=== Begin Enclosure ===

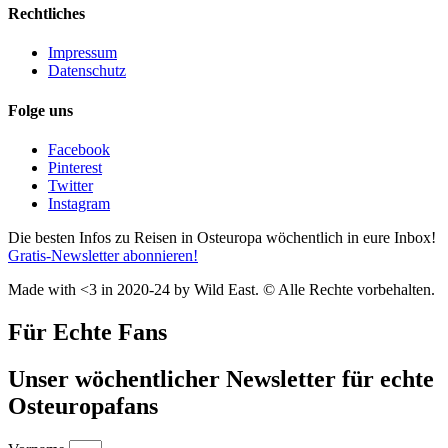
Rechtliches
Impressum
Datenschutz
Folge uns
Facebook
Pinterest
Twitter
Instagram
Die besten Infos zu Reisen in Osteuropa wöchentlich in eure Inbox!
Gratis-Newsletter abonnieren!
Made with <3 in 2020-24 by Wild East. © Alle Rechte vorbehalten.
Für Echte Fans
Unser wöchentlicher Newsletter für echte
Osteuropafans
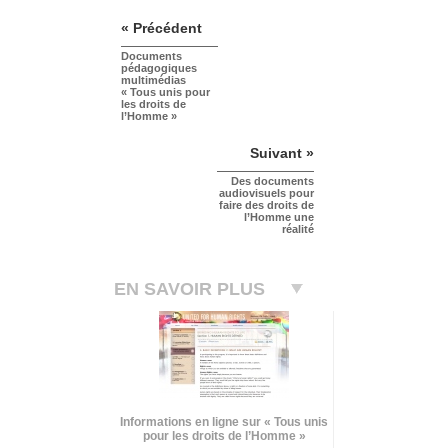
« Précédent
Documents
pédagogiques
multimédias
« Tous unis pour
les droits de
l’Homme »
Suivant »
Des documents
audiovisuels pour
faire des droits de
l’Homme une
réalité
EN SAVOIR PLUS
Informations en ligne sur « Tous unis
pour les droits de l’Homme »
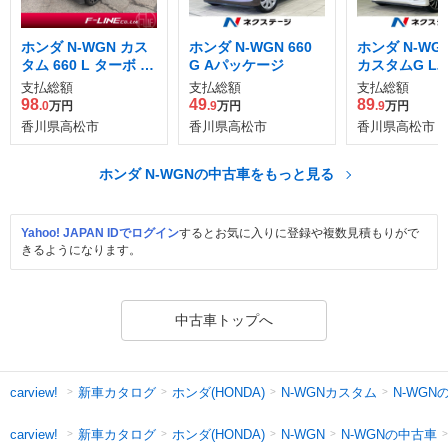
ホンダ N-WGN カス
ホンダ N-WGN 660
ホンダ N-WGN
タム 660 L ターボ ホ
G Aパッケージ
カスタムG L
ンダ センシング
ジ
支払総額
支払総額
支払総額
98
49
89
.0
万円
.9
万円
.9
万円
香川県高松市
香川県高松市
香川県高松市
ホンダ N-WGNの中古車をもっと見る
Yahoo! JAPAN IDでログイン
するとお気に入りに登録や複数見積もりがで
きるようになります。
中古車トップへ
新車カタログ
ホンダ(HONDA)
N-WGNカスタム
N-WGN
carview!
新車カタログ
ホンダ(HONDA)
N-WGNの中古車
carview!
N-WGN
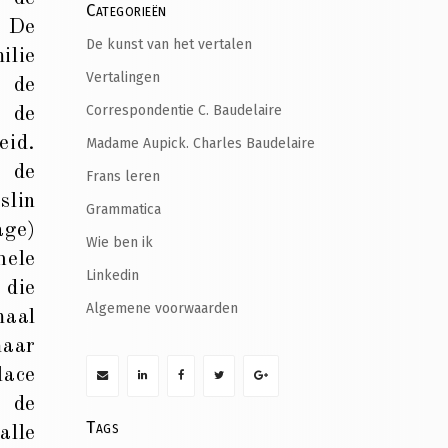
Categorieën
. De
De kunst van het vertalen
lie
Vertalingen
 de
Correspondentie C. Baudelaire
 de
eid.
Madame Aupick. Charles Baudelaire
 de
Frans leren
lin
Grammatica
e)
Wie ben ik
hele
Linkedin
 die
Algemene voorwaarden
aal
maar
lace
t de
Tags
lle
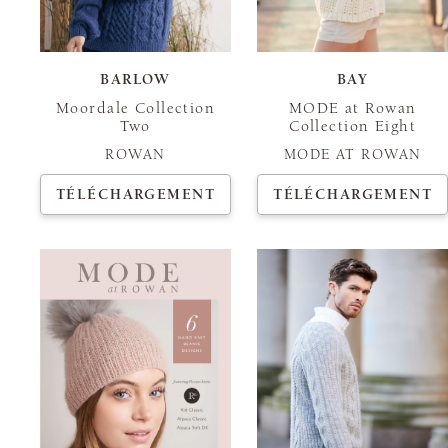
BARLOW
BAY
Moordale Collection
MODE at Rowan
Two
Collection Eight
ROWAN
MODE AT ROWAN
TÉLÉCHARGEMENT
TÉLÉCHARGEMENT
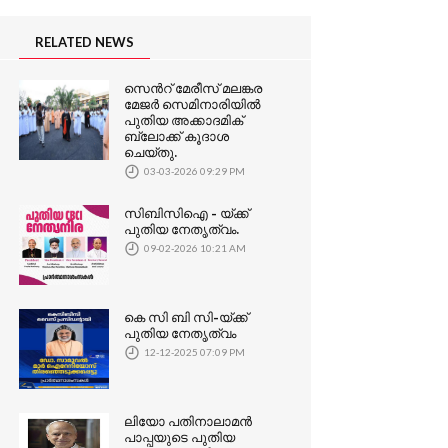
RELATED NEWS
സെൻറ് മേരീസ് മലങ്കര
മേജർ സെമിനാരിയിൽ
പുതിയ അക്കാദമിക്
ബ്ലോക്ക് കൂദാശ
ചെയ്തു.
03-03-2026 09:29 PM
സിബിസിഐ - യ്ക്ക്
പുതിയ നേതൃത്വം.
09-02-2026 10:21 AM
കെ സി ബി സി-യ്ക്ക്
പുതിയ നേതൃത്വം
12-12-2025 07:09 PM
ലിയോ പതിനാലാമൻ
പാപ്പയുടെ പുതിയ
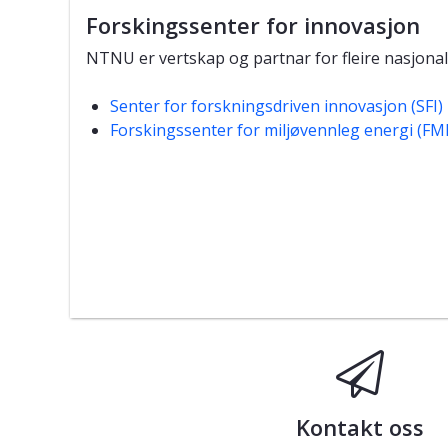
Forskingssenter for innovasjon
NTNU er vertskap og partnar for fleire nasjonal
Senter for forskningsdriven innovasjon (SFI)
Forskingssenter for miljøvennleg energi (FM
Kontakt oss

=== End Enclosure ===

Line by line, print the records exactly, leaving the pictures behind.

• **FINISHED EXERCISE**
Rechtliches
Impressum
Datenschutz
Folge uns
Facebook
Pinterest
Twitter
Instagram
Die besten Infos zu Reisen in Osteuropa wöchentlich in eure Inbox!
Gratis-Newsletter abonnieren!
Made with <3 in 2020-24 by Wild East. © Alle Rechte vorbehalten.
Für Echte Fans
Unser wöchentlicher Newsletter für echte
Osteuropafans
« Précédent
Documents
pédagogiques
multimédias
« Tous unis pour
les droits de
l’Homme »
Suivant »
Des documents
audiovisuels pour
faire des droits de
l’Homme une
réalité
EN SAVOIR PLUS
Informations en ligne sur « Tous unis
pour les droits de l’Homme »
ホンダ N-WGN カス
ホンダ N-WGN 660
ホンダ N-WGN
タム 660 L ターボ ホ
G Aパッケージ
カスタムG L
ンダ センシング
ジ
支払総額
支払総額
支払総額
98
49
89
.0
万円
.9
万円
.9
万円
香川県高松市
香川県高松市
香川県高松市
ホンダ N-WGNの中古車をもっと見る
Yahoo! JAPAN IDでログイン
するとお気に入りに登録や複数見積もりがで
きるようになります。
中古車トップへ
新車カタログ
ホンダ(HONDA)
N-WGNカスタム
N-WGN
carview!
新車カタログ
ホンダ(HONDA)
N-WGNの中古車
carview!
N-WGN
Categorieën
. De
De kunst van het vertalen
lie
Vertalingen
 de
Correspondentie C. Baudelaire
 de
eid.
Madame Aupick. Charles Baudelaire
 de
Frans leren
lin
Grammatica
e)
Wie ben ik
hele
Linkedin
 die
Algemene voorwaarden
aal
maar
lace
t de
Tags
lle
BARLOW
BAY
Moordale Collection
MODE at Rowan
Two
Collection Eight
ROWAN
MODE AT ROWAN
TÉLÉCHARGEMENT
TÉLÉCHARGEMENT
RELATED NEWS
സെൻറ് മേരീസ് മലങ്കര
മേജർ സെമിനാരിയിൽ
പുതിയ അക്കാദമിക്
ബ്ലോക്ക് കൂദാശ
ചെയ്തു.
03-03-2026 09:29 PM
സിബിസിഐ - യ്ക്ക്
പുതിയ നേതൃത്വം.
09-02-2026 10:21 AM
കെ സി ബി സി-യ്ക്ക്
പുതിയ നേതൃത്വം
12-12-2025 07:09 PM
ലിയോ പതിനാലാമൻ
പാപ്പയുടെ പുതിയ
Forskingssenter for innovasjon
NTNU er vertskap og partnar for fleire nasjonal
Senter for forskningsdriven innovasjon (SFI)
Forskingssenter for miljøvennleg energi (FM
Kontakt oss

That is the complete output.